Fig. 5. MOM and antibiotics are significantly associated with the preterm gut microbiome.

a,b, Estimated marginal means (95% CIs) representing Shannon diversity for MOM (a) and antibiotics (b), obtained from the Shannon diversity, linear, mixed-effects models adjusted for gestational age, birthweight, birth mode, sex, season, day of full feed, BMF, formula, probiotics, weight z-scores, DOL and patient ID. The statistical significance shown is after adjustment for multiple comparisons using the two-tailed Dunnett’s method, whereby ‘never’ or ‘no’ was used as the control, respectively. c,d, Box plots showing the relative abundance of bifidobacteria and staphylococci in all samples (n = 1.431) across MOM (c) and antibiotic (d) groups. The centre lines denote the median, the box limits denote the IQR and the whiskers extend to the limits. Points outside the whiskers represent outliers. Statistical significance is based on P values and q values obtained from MaAsLin2 analysis.

Extended Data Fig. 1. Sampling overview.

Samples used in the study from birth to day 120. Dashed lines represent the overall mean start and stop day of probiotic treatment.

Extended Data Fig. 2. DMM clustering into PGCTs.

a, Heatmap of all samples (n = 1431) showing the relative abundance of the most dominant species, coloured by phyla, stratified by PGCT. b, Box plots showing the alpha diversity (richness and Shannon diversity) for each PGCT. The centre line denotes the median, the box limits denote the inter-quartile range (IQR) and whiskers extend to the limits. c, LEfSe identifying discriminatory features of each PGCT based on Linear Discriminant Analysis (LDA). Coloured bars denote PGCTs.

Extended Data Fig. 3. Explained variance of 7 clinical co-variates at different timepoints to validate the findings in this study, using a published metagenomic dataset from Olm et al., modelled by ‘adonis’.

Bubbles show the amount of variance (R²) explained by each covariate at a given timepoint. NA values are used when analyses could not be carried out, due to only 1 level of the variable existing in that given timepoint. No results were found to be significant based on taxonomic profiles at the species level.

Extended Data Fig. 4. The individual impact of probiotics and probiotic species on the gut microbiome.

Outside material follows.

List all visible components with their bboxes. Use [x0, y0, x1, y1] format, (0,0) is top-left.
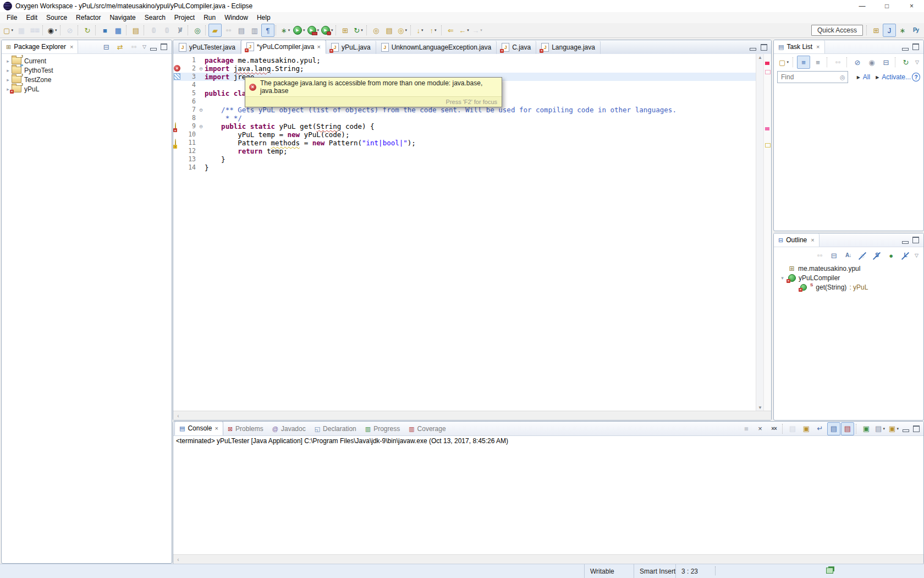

a, Heatmap showing the relative abundance of B. infantis HMO genes and homologs in other species, coloured by species and stratified by probiotic type. b, Locally weighted scatterplot smoothing (LOESS) fit (95% confidence intervals shaded in grey) over time for the top 5 most dominant Bifidobacterium spp. c, Percentage persistence of probiotic species in Infloran® and Labinic™. d, Per-infant per-strain longitudinal abundance of probiotic species in Infloran® and Labinic™ following the cessation of probiotics.

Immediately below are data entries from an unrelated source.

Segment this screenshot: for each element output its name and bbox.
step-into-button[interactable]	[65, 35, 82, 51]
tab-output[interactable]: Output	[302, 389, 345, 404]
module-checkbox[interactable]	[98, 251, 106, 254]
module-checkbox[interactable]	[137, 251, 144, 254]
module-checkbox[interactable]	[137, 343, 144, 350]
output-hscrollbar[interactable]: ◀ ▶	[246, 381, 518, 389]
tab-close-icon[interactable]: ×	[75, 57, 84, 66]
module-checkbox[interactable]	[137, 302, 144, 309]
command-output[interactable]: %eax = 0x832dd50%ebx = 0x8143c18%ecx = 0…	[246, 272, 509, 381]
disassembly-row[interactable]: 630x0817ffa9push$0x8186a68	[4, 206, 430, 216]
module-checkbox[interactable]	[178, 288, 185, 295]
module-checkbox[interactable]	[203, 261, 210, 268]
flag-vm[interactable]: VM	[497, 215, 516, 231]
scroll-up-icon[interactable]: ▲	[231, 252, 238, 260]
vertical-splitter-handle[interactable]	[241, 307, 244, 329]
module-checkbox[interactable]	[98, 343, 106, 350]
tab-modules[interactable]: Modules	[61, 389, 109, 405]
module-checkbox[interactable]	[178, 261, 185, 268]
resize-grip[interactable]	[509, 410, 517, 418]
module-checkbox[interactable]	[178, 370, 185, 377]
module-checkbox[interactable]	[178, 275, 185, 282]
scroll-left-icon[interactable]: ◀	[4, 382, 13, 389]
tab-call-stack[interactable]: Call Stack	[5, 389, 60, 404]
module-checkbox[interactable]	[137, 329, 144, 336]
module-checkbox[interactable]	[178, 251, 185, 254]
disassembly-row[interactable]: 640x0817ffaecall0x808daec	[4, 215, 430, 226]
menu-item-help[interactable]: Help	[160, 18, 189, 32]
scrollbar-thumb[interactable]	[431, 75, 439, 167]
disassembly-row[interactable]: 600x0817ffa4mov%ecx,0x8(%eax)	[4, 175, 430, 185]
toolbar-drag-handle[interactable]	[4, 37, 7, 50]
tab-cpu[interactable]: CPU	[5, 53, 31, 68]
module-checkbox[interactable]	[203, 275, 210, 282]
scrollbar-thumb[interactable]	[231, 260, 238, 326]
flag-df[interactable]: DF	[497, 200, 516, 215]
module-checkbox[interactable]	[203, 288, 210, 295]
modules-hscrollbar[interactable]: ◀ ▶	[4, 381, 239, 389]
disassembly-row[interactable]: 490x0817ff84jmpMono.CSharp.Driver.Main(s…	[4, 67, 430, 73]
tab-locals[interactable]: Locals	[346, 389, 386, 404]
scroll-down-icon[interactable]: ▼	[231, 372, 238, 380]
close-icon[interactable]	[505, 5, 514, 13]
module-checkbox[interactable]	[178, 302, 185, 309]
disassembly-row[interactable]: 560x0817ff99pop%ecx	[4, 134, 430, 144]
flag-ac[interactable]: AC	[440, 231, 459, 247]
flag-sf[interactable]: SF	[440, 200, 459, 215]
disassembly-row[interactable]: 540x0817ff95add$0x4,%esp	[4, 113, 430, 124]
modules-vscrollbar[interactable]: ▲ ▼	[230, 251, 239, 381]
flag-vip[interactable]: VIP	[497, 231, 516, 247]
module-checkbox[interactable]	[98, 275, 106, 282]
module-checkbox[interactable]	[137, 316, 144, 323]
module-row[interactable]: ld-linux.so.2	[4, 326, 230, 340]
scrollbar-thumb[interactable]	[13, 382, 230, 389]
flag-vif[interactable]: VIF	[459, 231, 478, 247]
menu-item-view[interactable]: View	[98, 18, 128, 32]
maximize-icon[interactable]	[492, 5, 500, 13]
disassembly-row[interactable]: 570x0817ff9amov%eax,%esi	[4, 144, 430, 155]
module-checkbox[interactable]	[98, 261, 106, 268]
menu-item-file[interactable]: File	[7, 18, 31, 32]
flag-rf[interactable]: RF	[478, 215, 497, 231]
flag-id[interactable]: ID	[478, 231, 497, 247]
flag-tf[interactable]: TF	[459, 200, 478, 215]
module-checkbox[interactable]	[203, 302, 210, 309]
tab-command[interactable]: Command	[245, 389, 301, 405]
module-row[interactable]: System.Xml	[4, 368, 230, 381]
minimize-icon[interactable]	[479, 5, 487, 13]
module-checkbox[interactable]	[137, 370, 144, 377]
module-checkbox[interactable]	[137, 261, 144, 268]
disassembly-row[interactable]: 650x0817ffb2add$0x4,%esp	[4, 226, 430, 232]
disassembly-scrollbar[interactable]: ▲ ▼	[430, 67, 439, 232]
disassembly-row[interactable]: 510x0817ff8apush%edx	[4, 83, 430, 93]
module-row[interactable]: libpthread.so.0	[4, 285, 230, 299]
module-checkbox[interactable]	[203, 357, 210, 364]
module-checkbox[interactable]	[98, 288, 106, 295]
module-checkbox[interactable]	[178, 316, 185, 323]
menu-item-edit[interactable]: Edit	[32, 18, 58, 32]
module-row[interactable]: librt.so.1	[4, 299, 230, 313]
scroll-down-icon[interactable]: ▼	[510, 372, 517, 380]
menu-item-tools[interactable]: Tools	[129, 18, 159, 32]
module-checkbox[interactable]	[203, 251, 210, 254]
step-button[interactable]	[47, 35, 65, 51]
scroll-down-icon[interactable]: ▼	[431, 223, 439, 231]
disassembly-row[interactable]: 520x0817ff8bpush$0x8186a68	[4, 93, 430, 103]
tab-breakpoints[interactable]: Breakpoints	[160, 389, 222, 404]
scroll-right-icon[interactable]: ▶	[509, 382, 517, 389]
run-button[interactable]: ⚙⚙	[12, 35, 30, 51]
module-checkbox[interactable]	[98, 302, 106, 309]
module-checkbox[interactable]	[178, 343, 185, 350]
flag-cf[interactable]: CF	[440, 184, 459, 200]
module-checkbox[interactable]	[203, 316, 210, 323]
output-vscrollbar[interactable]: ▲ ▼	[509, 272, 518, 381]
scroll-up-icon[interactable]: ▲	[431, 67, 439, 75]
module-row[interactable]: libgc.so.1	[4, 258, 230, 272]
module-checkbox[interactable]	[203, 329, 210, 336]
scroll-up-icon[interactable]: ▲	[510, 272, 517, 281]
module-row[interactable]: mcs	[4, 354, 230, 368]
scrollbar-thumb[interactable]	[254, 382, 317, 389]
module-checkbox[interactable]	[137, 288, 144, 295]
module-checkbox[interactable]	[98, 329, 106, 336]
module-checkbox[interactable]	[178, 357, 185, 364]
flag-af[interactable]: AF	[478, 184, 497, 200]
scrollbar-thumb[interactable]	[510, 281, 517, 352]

Extended Data Fig. 5. Evidence that monolayers generated from preterm intestinal-derived organoids are differentiated and entirely cover the transwell.

a, Three technical replicates (R1, R2, R3) of alcian blue stained organoid monolayers on transwell inserts. Goblet cells and mucus layer are stained blue indicating the cells have differentiated and the goblet cells are secreting mucus apically. This further demonstrates that the monolayers are polarised and entirely cover the transwell. b, Scanning electron microscopy image at different magnifications showing microvilli resulting from enterocyte differentiation and that cells are contiguous (that is, no holes in monolayer). c, We performed regular visual inspection of the monolayers using light microscopy, and for all monolayers used in this experiment the monolayers showed full confluence across the entirety of the transwell insert.